Troubleshooting
The eight issues we see most often, with diagnostics and fixes.
Stream closed errors when starting a task
Symptom: the task starts then immediately stops with "Stream closed" in the logs.
Cause: the Claude Agent SDK expects permission_mode="bypassPermissions" when running headless.
Fix: ensure ClaudeAgentOptions sets permission_mode="bypassPermissions" in every code path, and that APP_TOOLS in apps/web-server/server/services/models.py lists every MCP tool the agent might call.
Task stuck in "Planning" forever
Symptom: the kanban card sits at 100% planning, never progresses.
Cause: the agent process is alive but its build-progress.txt isn't being flushed.

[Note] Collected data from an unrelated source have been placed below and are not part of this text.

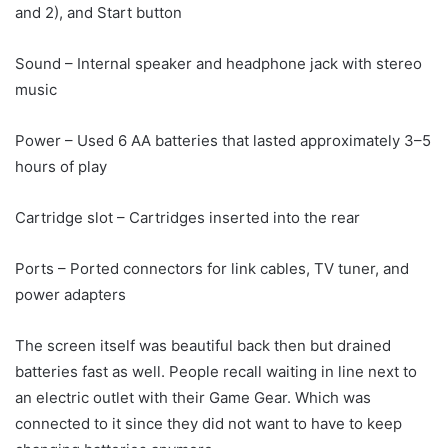
and 2), and Start button
Sound – Internal speaker and headphone jack with stereo
music
Power – Used 6 AA batteries that lasted approximately 3–5
hours of play
Cartridge slot – Cartridges inserted into the rear
Ports – Ported connectors for link cables, TV tuner, and
power adapters
The screen itself was beautiful back then but drained
batteries fast as well. People recall waiting in line next to
an electric outlet with their Game Gear. Which was
connected to it since they did not want to have to keep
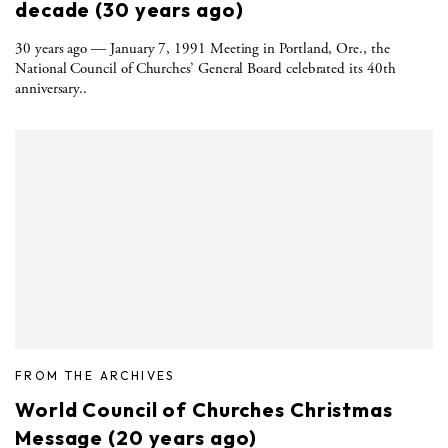
decade (30 years ago)
30 years ago — January 7, 1991 Meeting in Portland, Ore., the
National Council of Churches’ General Board celebrated its 40th
anniversary..
FROM THE ARCHIVES
World Council of Churches Christmas
Message (20 years ago)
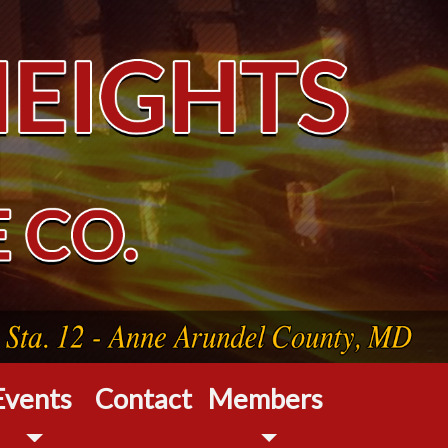
Events
Contact
Members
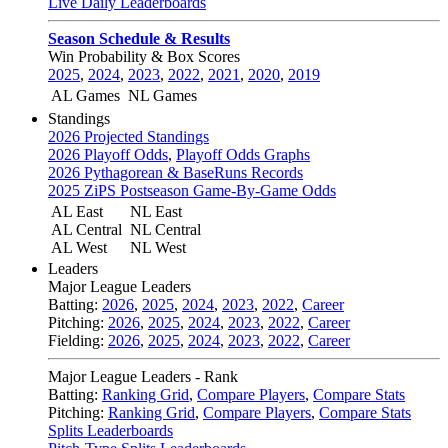
Live Daily Leaderboards
Season Schedule & Results
Win Probability & Box Scores
2025
,
2024
,
2023
,
2022
,
2021
,
2020
,
2019
AL Games
NL Games
Standings
2026 Projected Standings
2026 Playoff Odds
,
Playoff Odds Graphs
2026 Pythagorean & BaseRuns Records
2025 ZiPS Postseason Game-By-Game Odds
AL East
NL East
AL Central
NL Central
AL West
NL West
Leaders
Major League Leaders
Batting:
2026
,
2025
,
2024
,
2023
,
2022
,
Career
Pitching:
2026
,
2025
,
2024
,
2023
,
2022
,
Career
Fielding:
2026
,
2025
,
2024
,
2023
,
2022
,
Career
Major League Leaders - Rank
Batting:
Ranking Grid
,
Compare Players
,
Compare Stats
Pitching:
Ranking Grid
,
Compare Players
,
Compare Stats
Splits Leaderboards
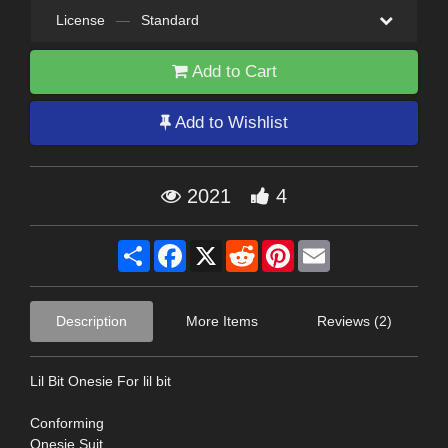
License
—
Standard
Add to Cart
Add to Wishlist
2021
4
Share
Facebook
X
Reddit
Pinterest
Email
Description
More Items
Reviews (2)
Lil Bit Onesie For lil bit
Conforming
Onesie Suit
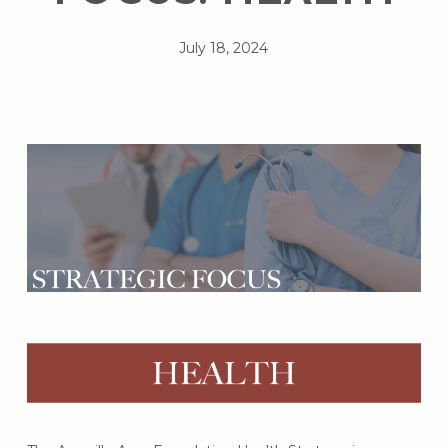
July 18, 2024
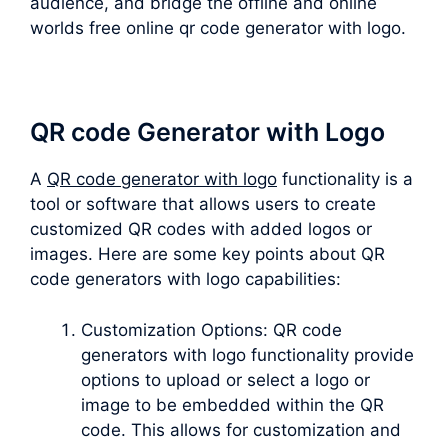
audience, and bridge the offline and online
worlds free online qr code generator with logo.
QR code Generator with Logo
A
QR code generator with logo
functionality is a
tool or software that allows users to create
customized QR codes with added logos or
images. Here are some key points about QR
code generators with logo capabilities:
Customization Options: QR code
generators with logo functionality provide
options to upload or select a logo or
image to be embedded within the QR
code. This allows for customization and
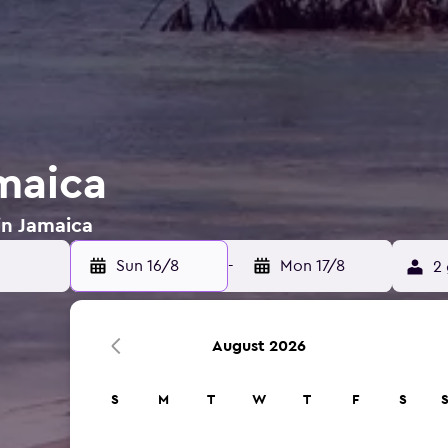
amaica
in Jamaica
Sun 16/8
-
Mon 17/8
2 
August 2026
S
M
T
W
T
F
S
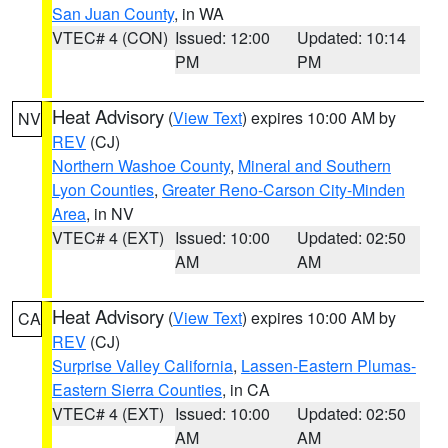
San Juan County
, in WA
VTEC# 4 (CON)
Issued: 12:00
Updated: 10:14
PM
PM
Heat Advisory
(
View Text
) expires 10:00 AM by
NV
REV
(CJ)
Northern Washoe County
,
Mineral and Southern
Lyon Counties
,
Greater Reno-Carson City-Minden
Area
, in NV
VTEC# 4 (EXT)
Issued: 10:00
Updated: 02:50
AM
AM
Heat Advisory
(
View Text
) expires 10:00 AM by
CA
REV
(CJ)
Surprise Valley California
,
Lassen-Eastern Plumas-
Eastern Sierra Counties
, in CA
VTEC# 4 (EXT)
Issued: 10:00
Updated: 02:50
AM
AM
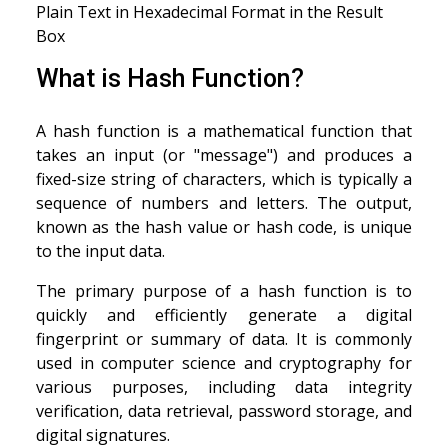
Plain Text in Hexadecimal Format in the Result
Box
What is Hash Function?
A hash function is a mathematical function that
takes an input (or "message") and produces a
fixed-size string of characters, which is typically a
sequence of numbers and letters. The output,
known as the hash value or hash code, is unique
to the input data.
The primary purpose of a hash function is to
quickly and efficiently generate a digital
fingerprint or summary of data. It is commonly
used in computer science and cryptography for
various purposes, including data integrity
verification, data retrieval, password storage, and
digital signatures.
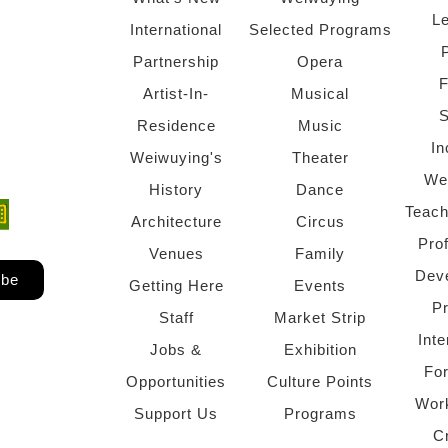
Le
International
Selected Programs
Partnership
Opera
F
Artist-In-
Musical
S
Residence
Music
In
Weiwuying's
Theater
We
History
Dance
Teach
ndow)
 window)
Architecture
Circus
Pro
Venues
Family
Dev
ibe
Getting Here
Events
P
Staff
Market Strip
Inte
Jobs &
Exhibition
Fo
Opportunities
Culture Points
Wor
Support Us
Programs
C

Fix: check <project>/.aifactory/worktrees/tasks/<spec-id>/.aifactory/specs/<spec-id>/build-progress.txt. The web-server reads this via the 3-second sync loop (agent_service.py::_sync_worktree_files). If the file is empty, the agent is hung — click Stop and inspect the agent's stderr in the system logs.
Live Console shows "Connecting..." forever
Symptom: the Live Console tab shows the spinner indefinitely.
Known causes (each fixed in PR #69, but listing for prod-debug reference):
- WS URL missing auth token — use
getAuthenticatedWsUrl()helper, not raw URL concat /var/run/aifactory/panesnot writable — fall back to$XDG_RUNTIME_DIR/aifactory-rmux/panes- Stale rmux session from a previous web-server lifetime — the session registry now pre-emptively kills with
ignore_missing=True - Vite proxy missing
ws: true— checkapps/frontend-web/vite.config.ts
"Project not found" after registering
Symptom: POST /api/projects returns 201, but subsequent calls return 404.
Cause: the project list is cached in ~/.aifactory/projects.json. If the file is read-only or owned by a different uid, writes silently fail.
Fix: ls -la ~/.aifactory/projects.json — chown to your user, retry.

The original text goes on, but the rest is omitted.